[Opening Source information section]
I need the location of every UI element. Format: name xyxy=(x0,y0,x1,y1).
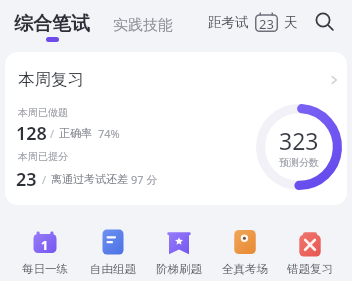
staticText: 本周复习 xyxy=(18,69,84,90)
staticText: 天 xyxy=(284,14,298,31)
staticText: 本周已提分 xyxy=(18,150,68,163)
staticText: 1 xyxy=(41,237,49,254)
staticText: 每日一练 xyxy=(22,262,68,276)
staticText: 错题复习 xyxy=(287,262,333,276)
staticText: 预测分数 xyxy=(279,156,319,169)
staticText: 距考试 xyxy=(208,14,249,31)
staticText: 阶梯刷题 xyxy=(156,262,202,276)
staticText: 全真考场 xyxy=(222,262,268,276)
button[interactable]: Open weekly review xyxy=(325,71,343,89)
button[interactable]: 1 xyxy=(12,226,78,276)
button[interactable]: 错题复习 xyxy=(277,226,343,276)
staticText: 323 xyxy=(279,125,319,156)
staticText: 128 xyxy=(16,121,47,146)
staticText: 97 分 xyxy=(131,172,158,187)
staticText: 实践技能 xyxy=(113,16,173,35)
button[interactable]: 阶梯刷题 xyxy=(146,226,212,276)
button[interactable]: 全真考场 xyxy=(212,226,278,276)
staticText: 23 xyxy=(259,15,274,33)
staticText: 离通过考试还差 xyxy=(51,172,128,186)
button[interactable]: 实践技能 xyxy=(112,16,174,35)
button[interactable]: 自由组题 xyxy=(80,226,146,276)
button[interactable]: 综合笔试 xyxy=(13,12,91,42)
button[interactable]: Search xyxy=(310,6,338,34)
staticText: 自由组题 xyxy=(90,262,136,276)
staticText: / xyxy=(50,126,55,141)
staticText: 74% xyxy=(98,126,120,141)
staticText: 23 xyxy=(16,167,37,192)
staticText: / xyxy=(42,172,47,187)
button[interactable]: 本周复习 xyxy=(5,52,347,205)
staticText: 正确率 xyxy=(59,126,92,140)
staticText: 综合笔试 xyxy=(14,12,90,36)
staticText: 本周已做题 xyxy=(18,106,68,119)
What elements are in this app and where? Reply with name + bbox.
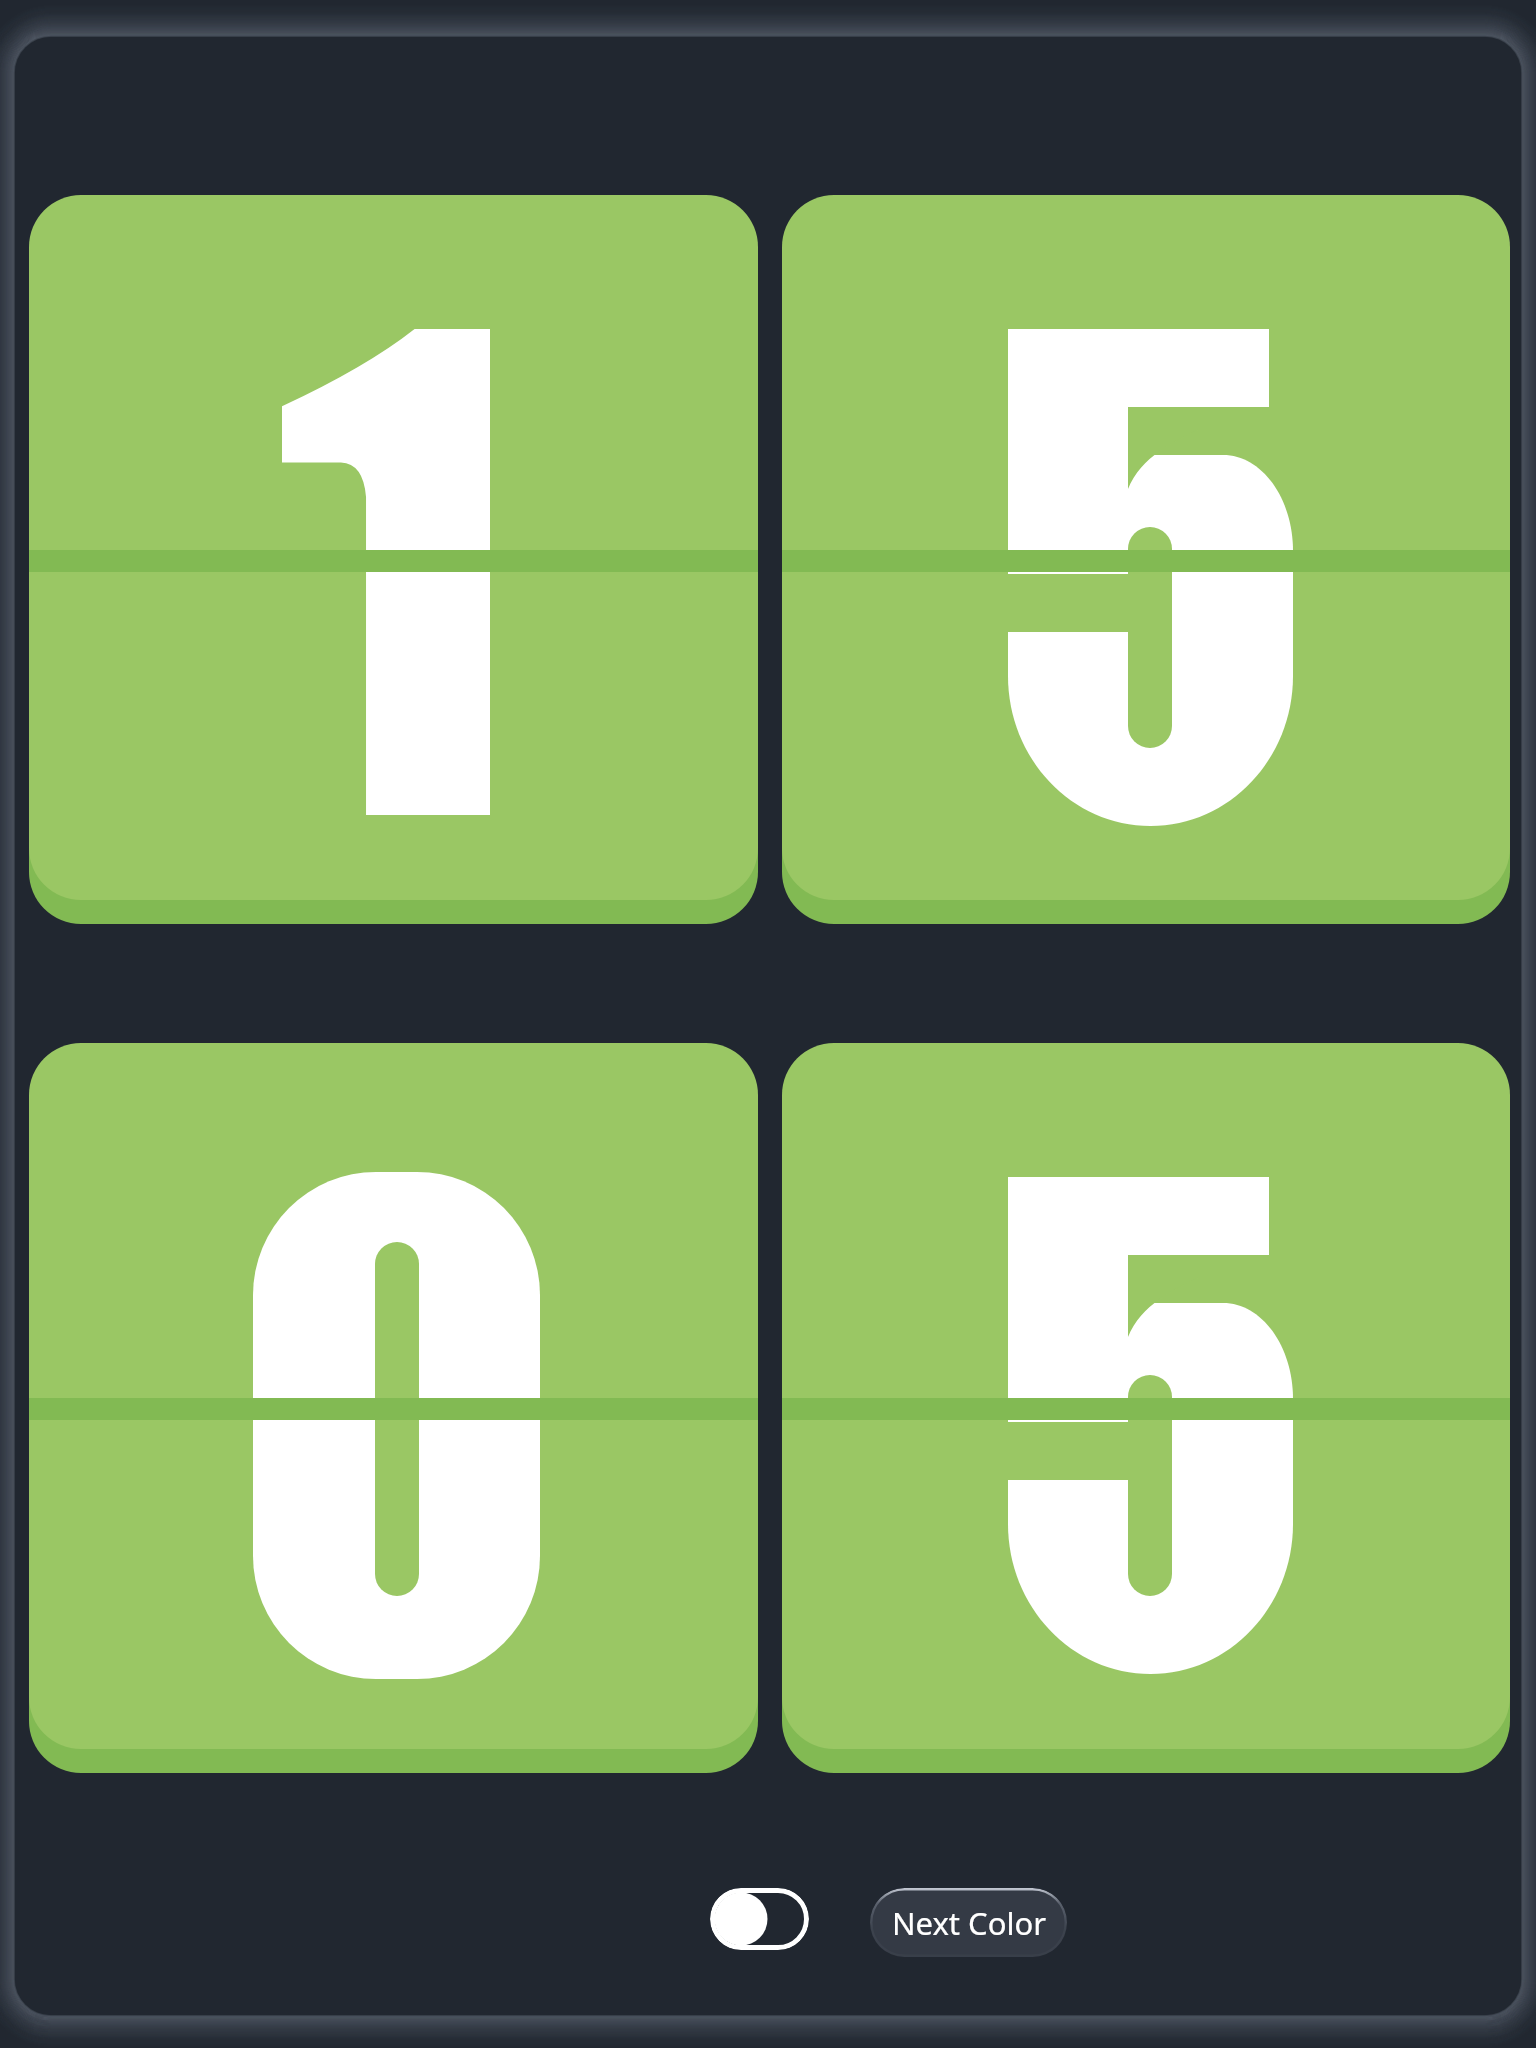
button[interactable]: Next Color [870,1888,1067,1957]
button[interactable]: Flip digit 5 [782,1043,1510,1773]
button[interactable]: Flip digit 1 [29,195,758,924]
staticText: Next Color [892,1902,1046,1944]
button[interactable]: Toggle seconds display [710,1888,809,1950]
button[interactable]: Flip digit 5 [782,195,1510,924]
button[interactable]: Flip digit 0 [29,1043,758,1773]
[Closing Source information section]
- Problem requirements
Please give the number of lines in the entries above that hold "Flip", with no other text.

- Exercise response
4